[[ Data, beginning ]]
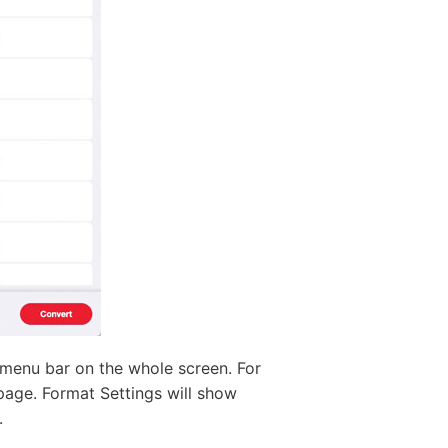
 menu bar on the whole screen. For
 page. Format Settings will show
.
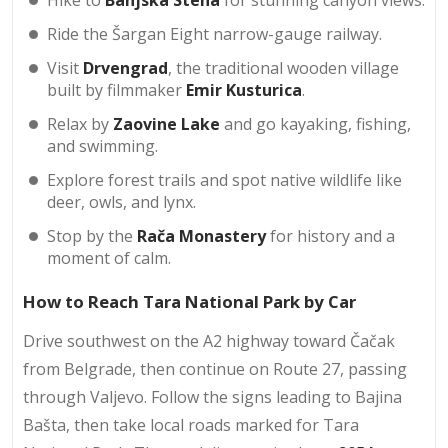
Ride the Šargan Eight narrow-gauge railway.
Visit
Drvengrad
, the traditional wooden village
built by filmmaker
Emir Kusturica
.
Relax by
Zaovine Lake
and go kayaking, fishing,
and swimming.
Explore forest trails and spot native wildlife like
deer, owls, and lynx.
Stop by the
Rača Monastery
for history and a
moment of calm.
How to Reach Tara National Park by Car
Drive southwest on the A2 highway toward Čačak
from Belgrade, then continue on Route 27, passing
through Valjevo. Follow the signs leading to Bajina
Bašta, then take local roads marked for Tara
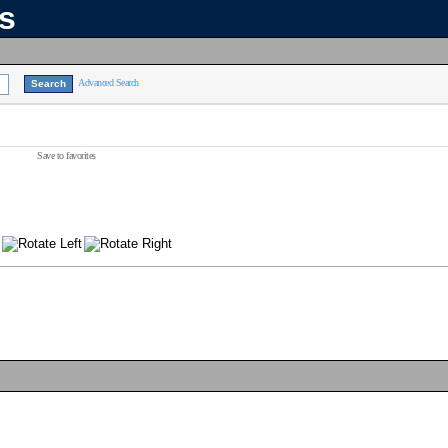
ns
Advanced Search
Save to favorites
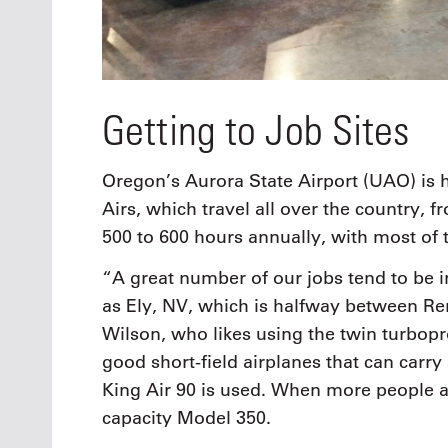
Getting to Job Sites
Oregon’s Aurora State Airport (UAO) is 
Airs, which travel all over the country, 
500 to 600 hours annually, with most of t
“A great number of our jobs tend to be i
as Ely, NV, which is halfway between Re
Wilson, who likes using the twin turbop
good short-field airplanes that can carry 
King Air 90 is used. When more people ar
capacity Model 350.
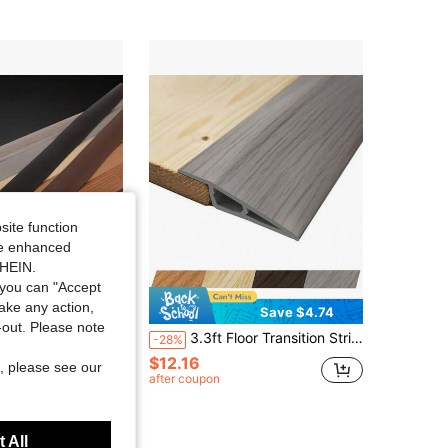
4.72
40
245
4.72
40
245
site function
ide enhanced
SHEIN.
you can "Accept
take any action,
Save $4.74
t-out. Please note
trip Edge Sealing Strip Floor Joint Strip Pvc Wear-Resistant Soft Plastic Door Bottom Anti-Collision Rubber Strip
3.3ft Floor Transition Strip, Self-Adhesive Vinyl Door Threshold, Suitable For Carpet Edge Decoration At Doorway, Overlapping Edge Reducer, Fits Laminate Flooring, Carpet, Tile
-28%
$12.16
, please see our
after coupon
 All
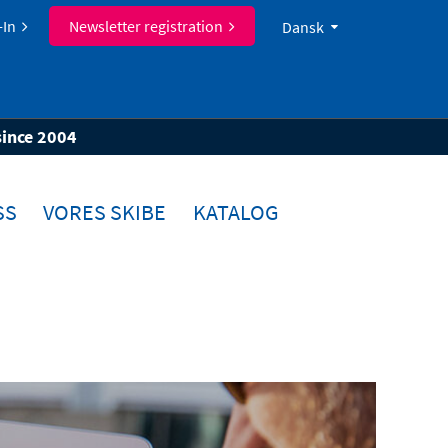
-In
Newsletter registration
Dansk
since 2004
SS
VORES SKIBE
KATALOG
[[ Data, end ]]
[What the task asks] Where the material contains a line with "then", return that line.

[Response to the task]
from Belgrade, then continue on Route 27, passing
Bašta, then take local roads marked for Tara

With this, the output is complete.